Investors Showing Little Interest In Some New Barclays Indices [23Jun00,] All is not going well for BGI's newly-launched Exchange-Traded Funds. Despite a multi-media advertising campaign many of the ETFs are still very thinly traded. NASDAQ offers this quote summary if you want to watch the (in)activity.

Does an Investor Who is Younger than 40 Need Bonds? [22Jun00,] Conventional wisdom says no. But look at the chart of median future returns for various market P/Es. Then ask yourself the question again.
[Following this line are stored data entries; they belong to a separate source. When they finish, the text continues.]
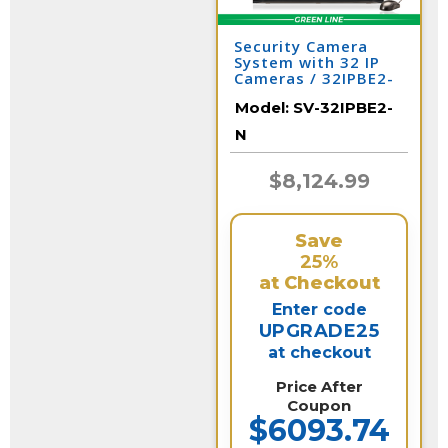
Security Camera
System with 32 IP
Cameras / 32IPBE2-
N
Model:
SV-32IPBE2-
N
$8,124.99
Save
25%
at Checkout
Enter code
UPGRADE25
at checkout
Price After
Coupon
$6093.74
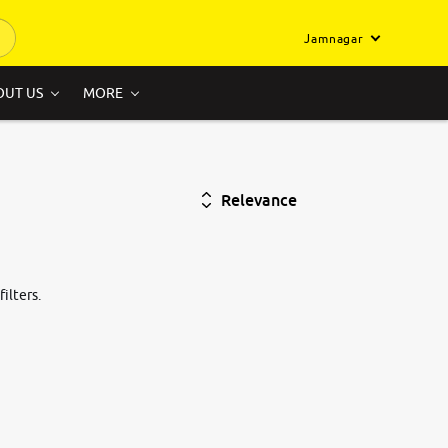
Jamnagar
OUT US
MORE
Relevance
ilters.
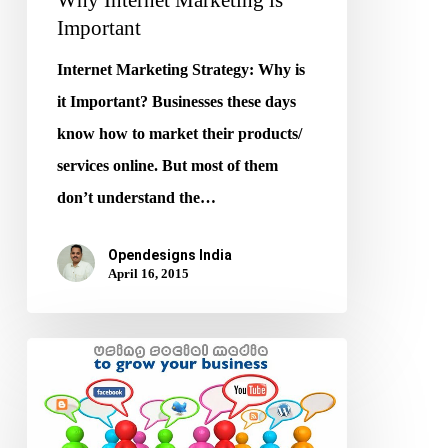
Important
Internet Marketing Strategy: Why is
it Important? Businesses these days
know how to market their products/
services online. But most of them
don’t understand the…
Opendesigns India
April 16, 2015
Grow
your
Business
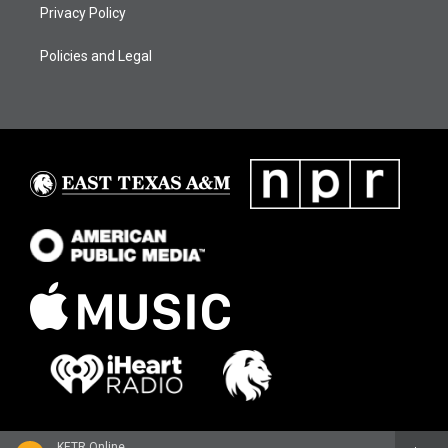
Privacy Policy
Policies and Legal
KETR Online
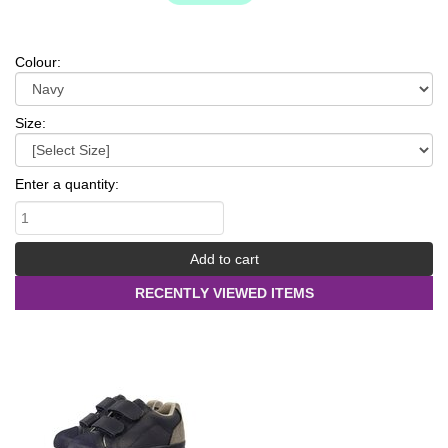
Colour:
Size:
Enter a quantity:
RECENTLY VIEWED ITEMS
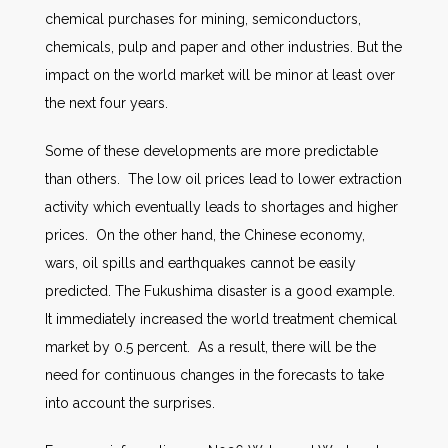
chemical purchases for mining, semiconductors,
chemicals, pulp and paper and other industries. But the
impact on the world market will be minor at least over
the next four years.
Some of these developments are more predictable
than others. The low oil prices lead to lower extraction
activity which eventually leads to shortages and higher
prices. On the other hand, the Chinese economy,
wars, oil spills and earthquakes cannot be easily
predicted. The Fukushima disaster is a good example.
It immediately increased the world treatment chemical
market by 0.5 percent. As a result, there will be the
need for continuous changes in the forecasts to take
into account the surprises.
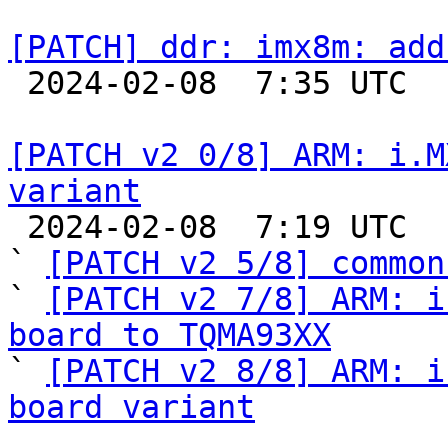
[PATCH] ddr: imx8m: add

 2024-02-08  7:35 UTC  (2+ messages)

[PATCH v2 0/8] ARM: i.M
variant

 2024-02-08  7:19 UTC  (7+ messages)

` 
[PATCH v2 5/8] common
` 
[PATCH v2 7/8] ARM: i
board to TQMA93XX

` 
[PATCH v2 8/8] ARM: i
board variant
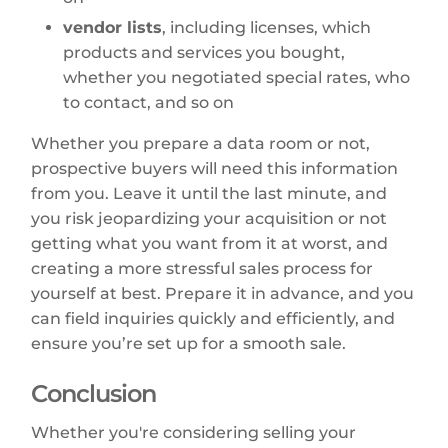
vendor lists
, including licenses, which
products and services you bought,
whether you negotiated special rates, who
to contact, and so on
Whether you prepare a data room or not,
prospective buyers will need this information
from you. Leave it until the last minute, and
you risk jeopardizing your acquisition or not
getting what you want from it at worst, and
creating a more stressful sales process for
yourself at best. Prepare it in advance, and you
can field inquiries quickly and efficiently, and
ensure you’re set up for a smooth sale.
Conclusion
Whether you're considering selling your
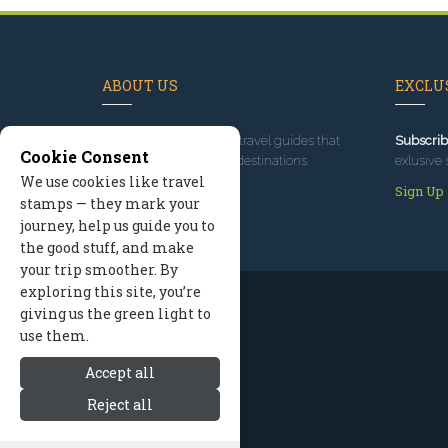
ABOUT US
EXCLUS
Since 1995
, we've built travel guides that
Subscrib
Cookie Consent
promote great outdoor destinations.
exlusive 
We use cookies like travel
Read our story
Sign Up
stamps — they mark your
journey, help us guide you to
the good stuff, and make
your trip smoother. By
exploring this site, you’re
giving us the green light to
use them.
Accept all
Reject all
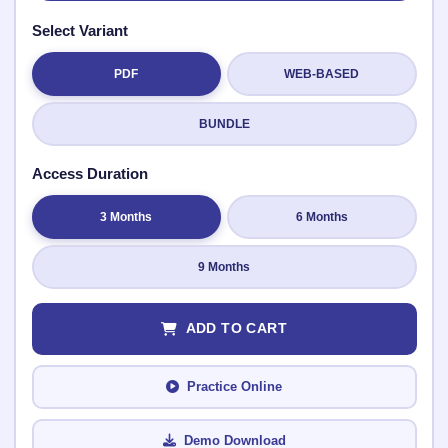
Select Variant
PDF
WEB-BASED
Submit Rating
BUNDLE
Access Duration
3 Months
6 Months
9 Months
ADD TO CART
Practice Online
Demo Download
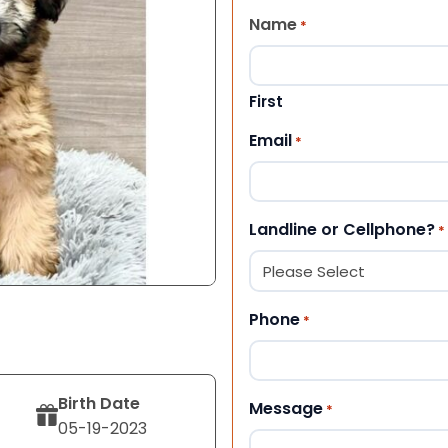
Name
*
First
Email
*
Landline or Cellphone?
*
Phone
*
Birth Date
Message
*
05-19-2023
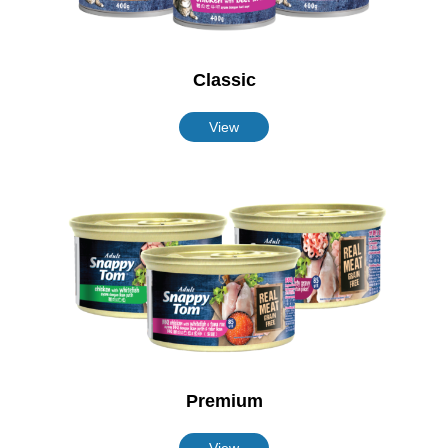
Classic
View
Premium
View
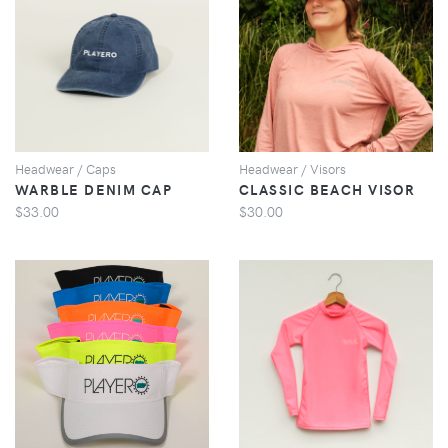
VIEW
VIEW
Headwear / Caps
Headwear / Visors
WARBLE DENIM CAP
CLASSIC BEACH VISOR
$33.00
$30.00
VIEW
VIEW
BTW, the current P/E for the US stock market is 25.

Don't let managers raise your tax bill [16Jun00, National Post] Keith Matthews explains why in taxable accounts, taxes -- not fees and commissions -- are the greatest expense investors will incur. Further, he reports about studies that conclude "managing taxable investment dollars through 'buy and hold' indexed investment vehicles is an exceptionally difficult long-term strategy for active managers to beat on an after-tax basis."

Merton Miller [10Jun00, The Economist] Pioneer of modern financial theory Merton Miller dies at age 77. Miller, along with William Sharpe and Henry Markowitz, was awarded the 1990 Nobel Prize for Economics. Miller is best known (in collaboration with Franco Modigliani) for explaining the relationship between an enterprise's capital asset structure and dividend policy, the so-called M&M theorem.

Bogle: Fund industry at risk [01Jun00, CNNfn] Another interview with Vanguard's John Bogle. You can listen to it all (see link) but here are some important highlights:

On the challenges of long-term investing when mutual funds "don't last as long as you would expect; for example in the 1990s over 50 percent of all the mutual funds that have been in business during the decade are no longer here." (Never mind the average tenure of their managers. And imagine the distorted performance numbers of the survivors!)

Moreover fund managers today "are more short-term speculators. They turn over their portfolios almost 90 percent a year now, in contrast to a 15 percent to 20 percent turnover rate in the 1950s. Then, they would hold a stock for seven years, now it is just 406 days."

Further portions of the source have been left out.